Emanuel lead the 46th Ward in the February 24 election with 57 percent of the vote. Garcia earned 31 percent of the vote.
Cappleman, who is openly gay, has represented the North Side's 46th Ward, covering parts of the Uptown, Buena Park and Lakeview neighborhoods, since 2011. Crawford, who is openly lesbian, is a partner at the law firm Kirkland & Ellis LLP.
Affordable housing, economic development and crime have been key topics debated by the 46th Ward candidates. Both the Chicago Sun-Times and Chicago Tribune have endorsed Crawford over Cappleman.
A poll conducted Tuesday by Ogden & Fry on behalf of Aldertrack showed Cappleman with a 23-point lead over Crawford. The survey of 463 respondents had Cappleman polling at 61.8 percent to Crawford's 38.2 percent. The poll's margin of error is plus or minus 4.65 percent.
As Progress Illinois has previously reported, Cappleman has taken heat during his first term from affordable housing activists for, among other things, his support of a proposed luxury housing complex in Uptown. The project is proposed for the former Columbus Maryville Academy site near the city's lakefront.
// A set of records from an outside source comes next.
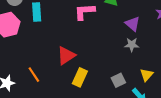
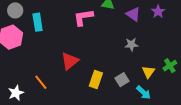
purple triangle: (133, 24) -> (133, 14), moved
yellow rectangle: (80, 77) -> (96, 79), moved

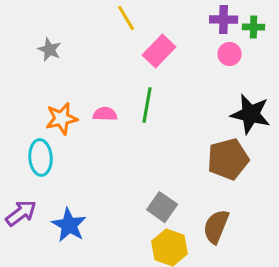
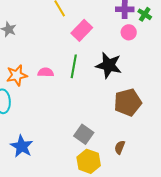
green cross: (254, 27) -> (145, 14), turned 32
black star: (251, 114) -> (109, 65), moved
brown semicircle: (216, 227) -> (120, 147), size x0.6

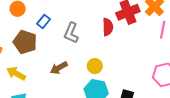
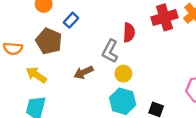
red semicircle: (108, 27) -> (129, 33), moved
gray L-shape: (71, 33) -> (110, 51), moved

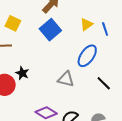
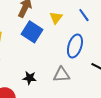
yellow triangle: (86, 24) -> (56, 18), moved
black star: (22, 73) -> (30, 78), moved

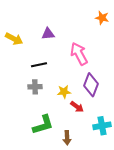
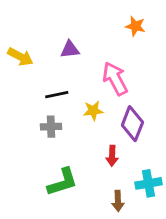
orange star: (102, 18) -> (135, 26), moved
yellow star: (64, 92) -> (93, 111), moved
red arrow: (77, 107) -> (112, 156), turned 56
brown arrow: (67, 138) -> (118, 201), moved

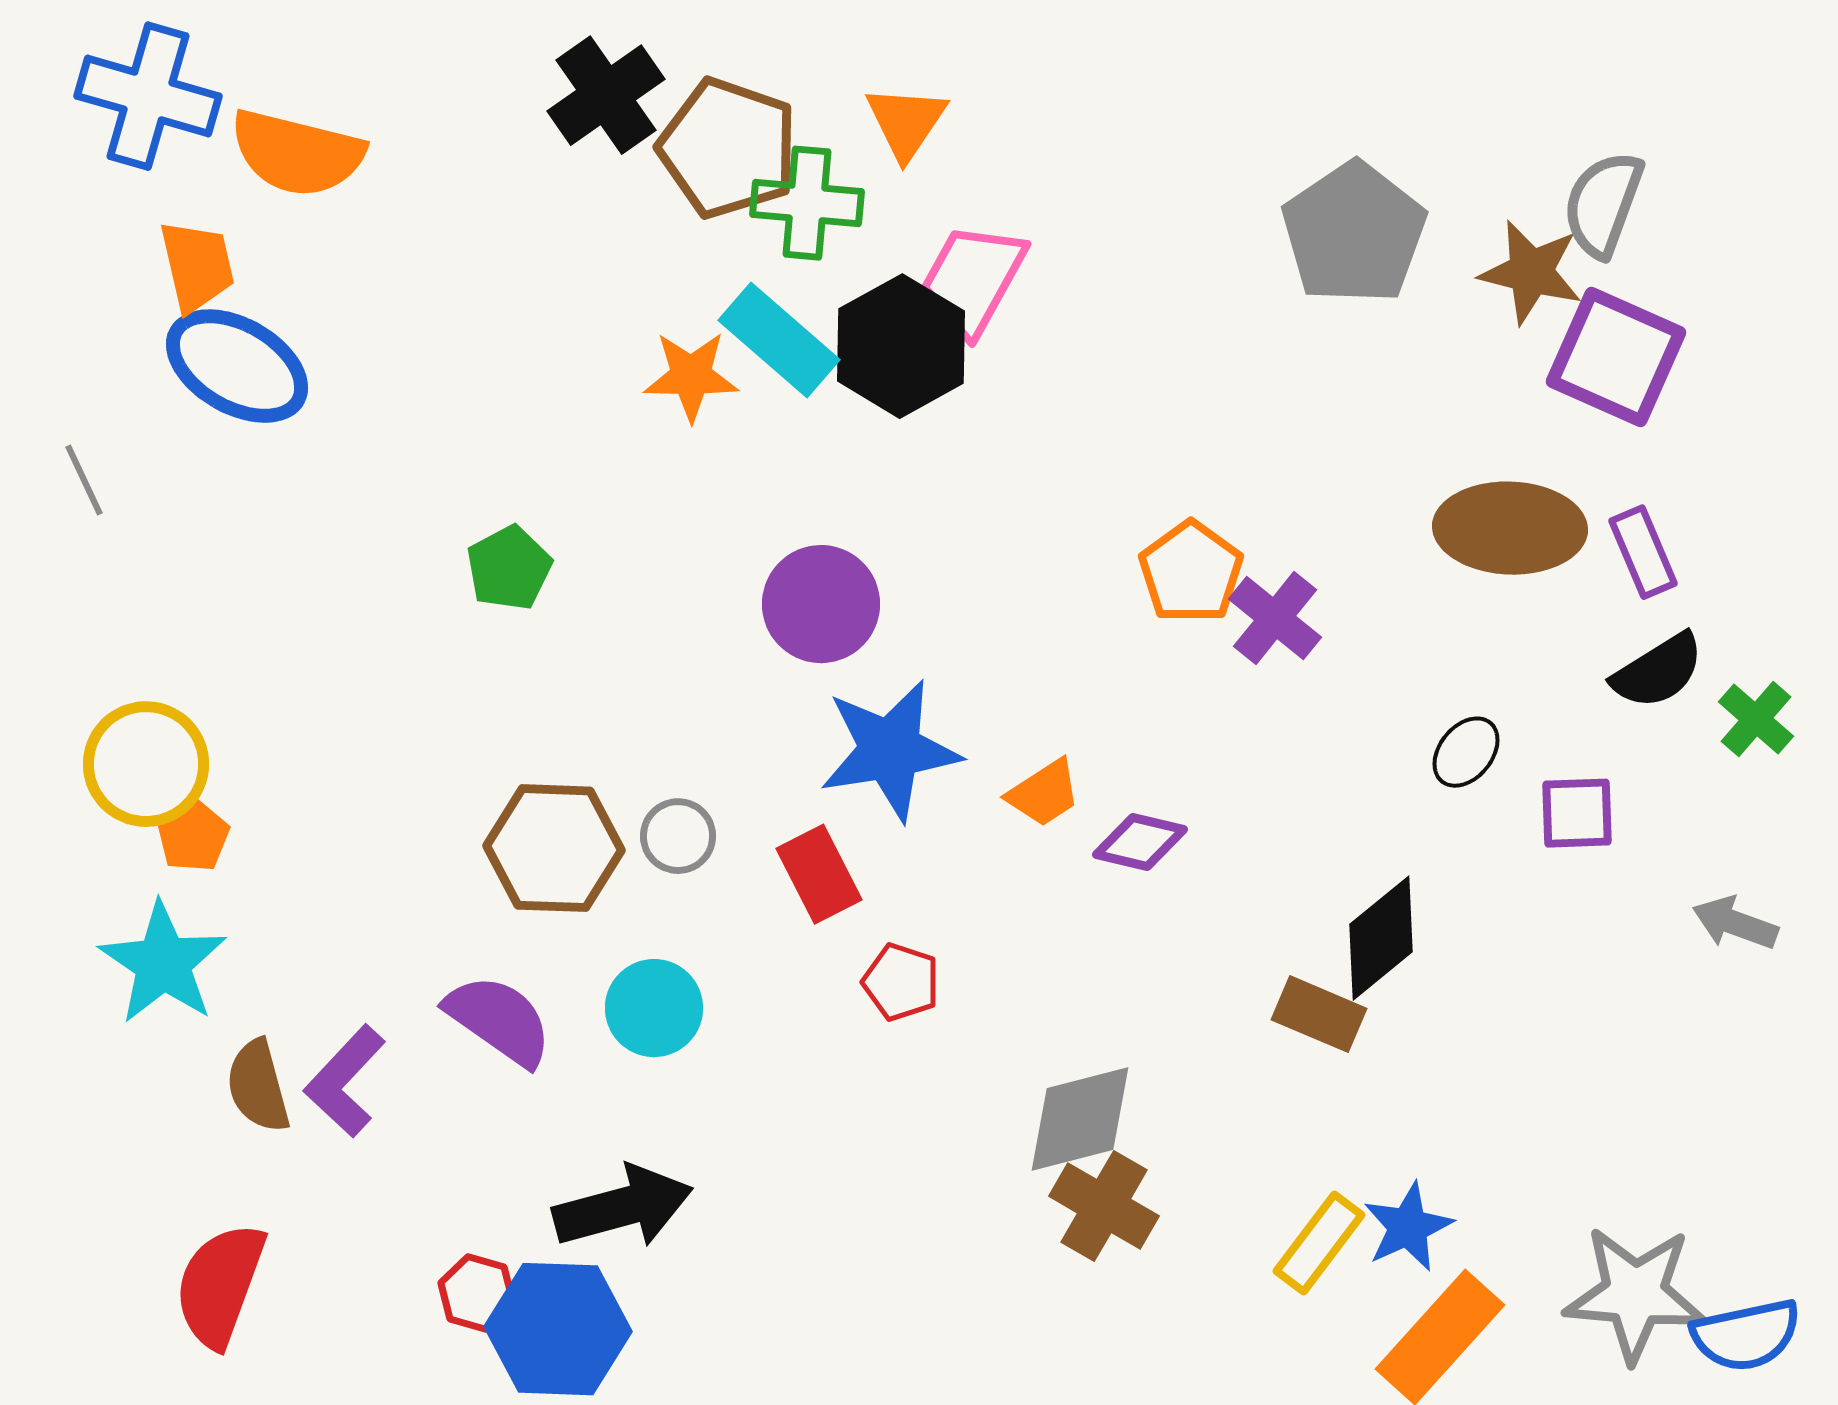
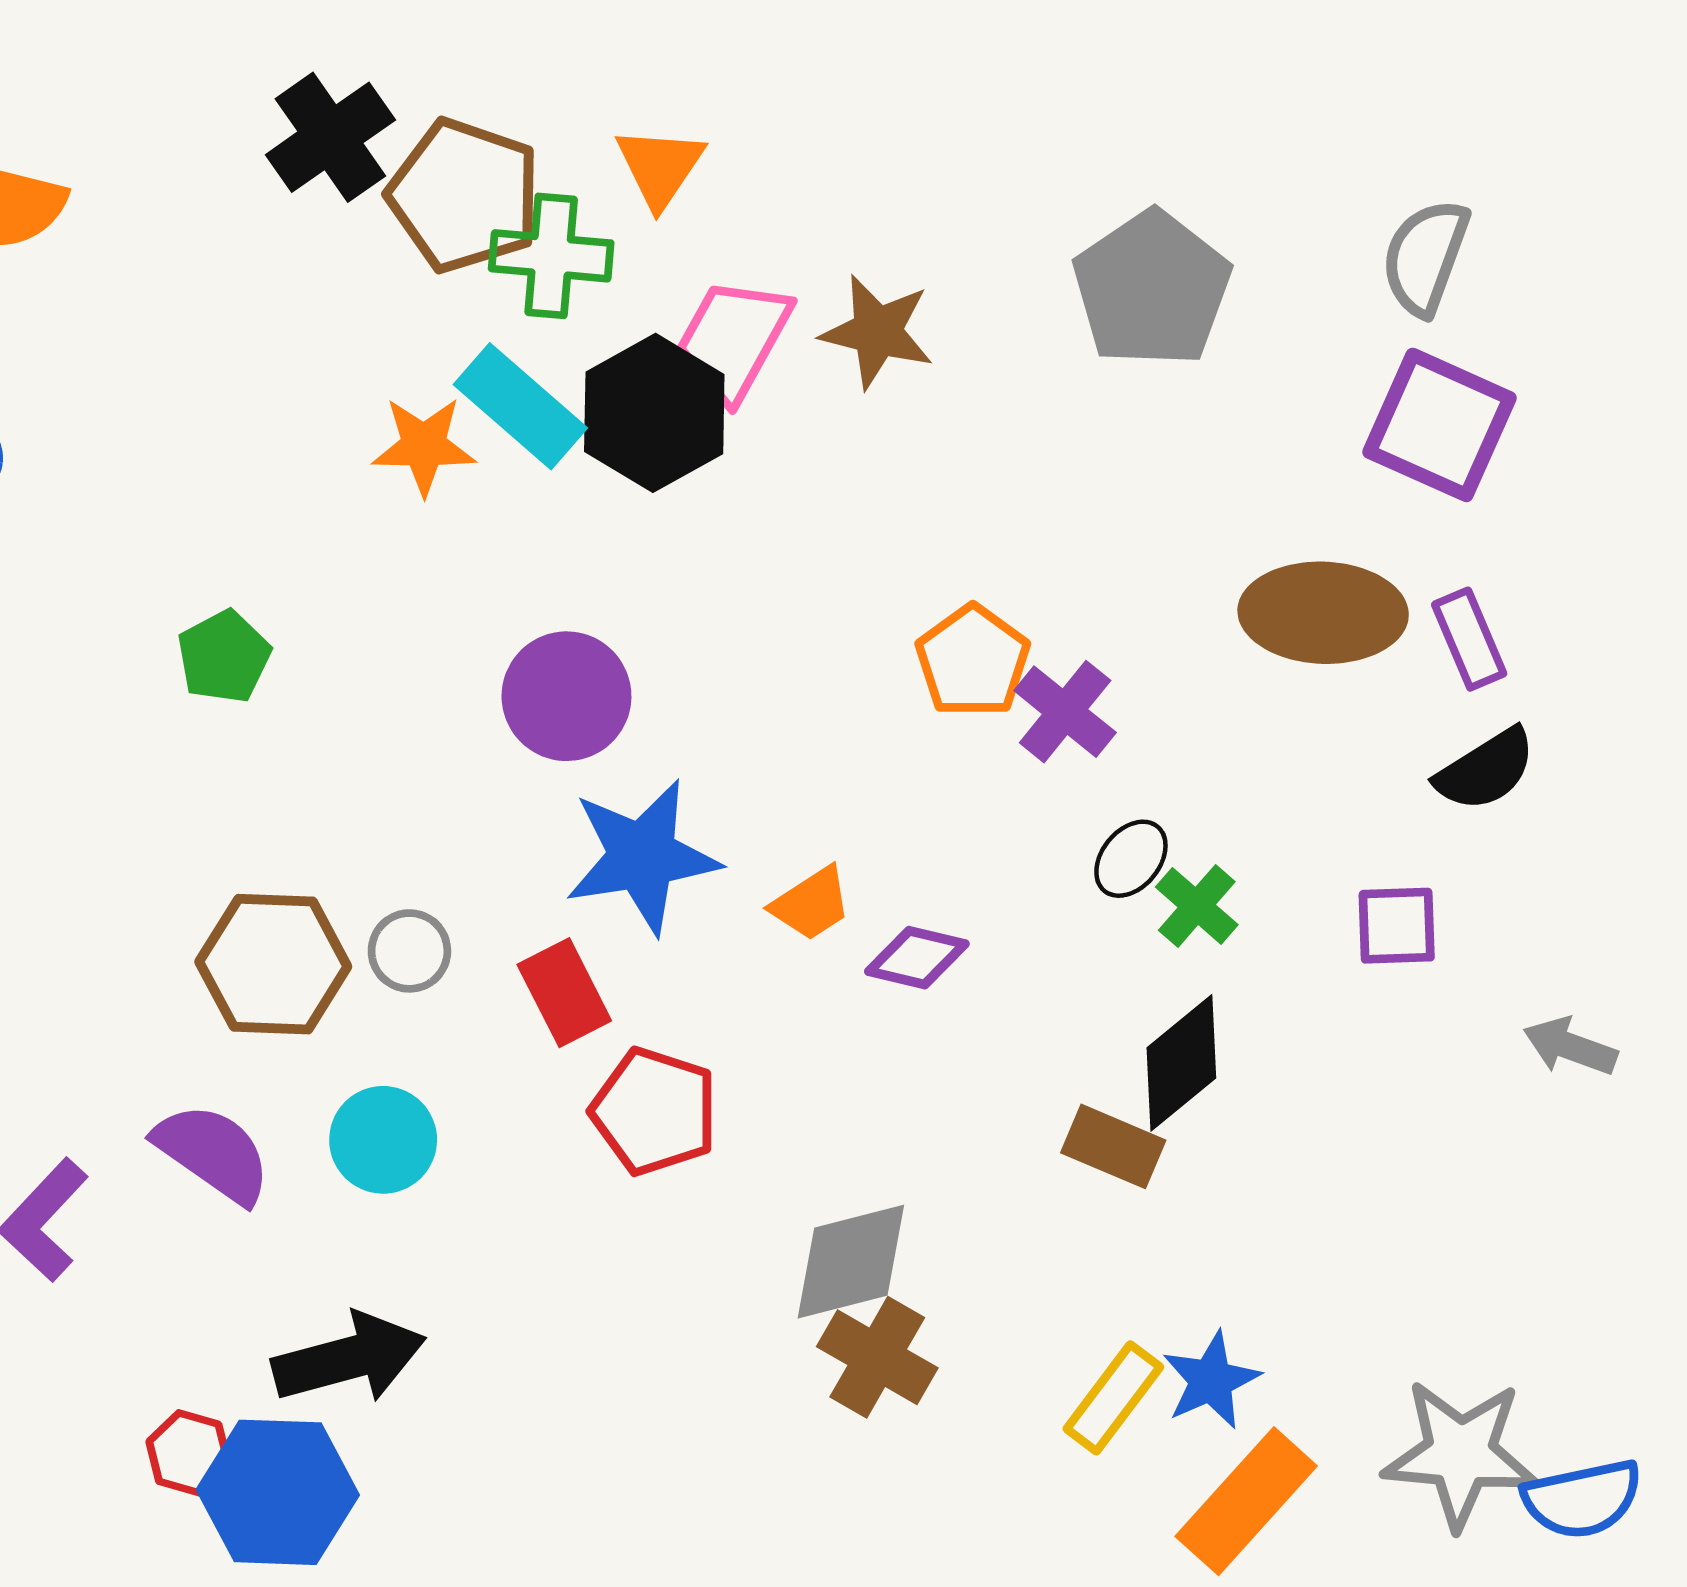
brown star: (1531, 272) -> (877, 332), moved
green cross: (1756, 719) -> (1197, 906), moved
black ellipse: (1466, 752) -> (1131, 859), moved
red pentagon: (901, 982) -> (654, 1111), size x1.5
JDL Development proposed the project, located in the ward's Montrose/Clarendon TIF district. The developer first introduced a version of its Maryville redevelopment proposal to the Uptown community back in the fall of 2012.
In February 2014, the 46th Ward's Zoning and Development Committee, established by Cappleman, approved preliminary plans for the development, which calls for $14 million in tax increment financing (TIF) assistance.
The development needs approval in part from the Chicago Plan Commission, which, according to reporting this week from the Chicago Reader, has yet to take up the project for reasons that are currently unclear.
For her part, Crawford backs bringing the residential complex to the former Maryville property, telling the Chicago Reader, "That site is clearly destined for market-rate housing and that's okay with me." She noted that the area currently has an appropriate amount of affordable housing. Crawford does not intend to end the Montrose/Clarendon TIF district, as some community members have previously demanded of Cappleman.
The League of Women Voters is hosting the first 46th Ward aldermanic runoff debate on Saturday at the People's Church, 941 W. Lawrence Ave. The debate starts at 2 p.m.